━━ Extracted data ━━

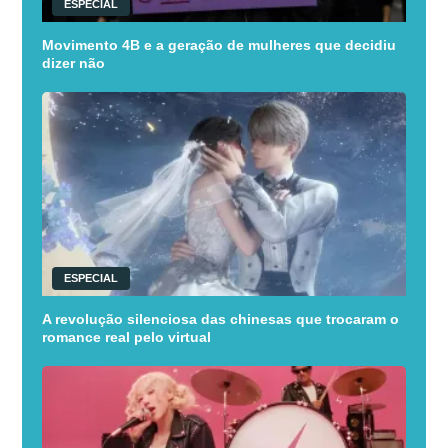
ESPECIAL
Movimento 4B e a geração de mulheres que decidiu
dizer não
ESPECIAL
A revolução silenciosa das chinesas que trocaram o
romance real pelo virtual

━━━

What is required ▸ Copy the listing character for character, pictures omitted.

Written response ▸
ESPECIAL
Movimento 4B e a geração de mulheres que decidiu
dizer não
ESPECIAL
A revolução silenciosa das chinesas que trocaram o
romance real pelo virtual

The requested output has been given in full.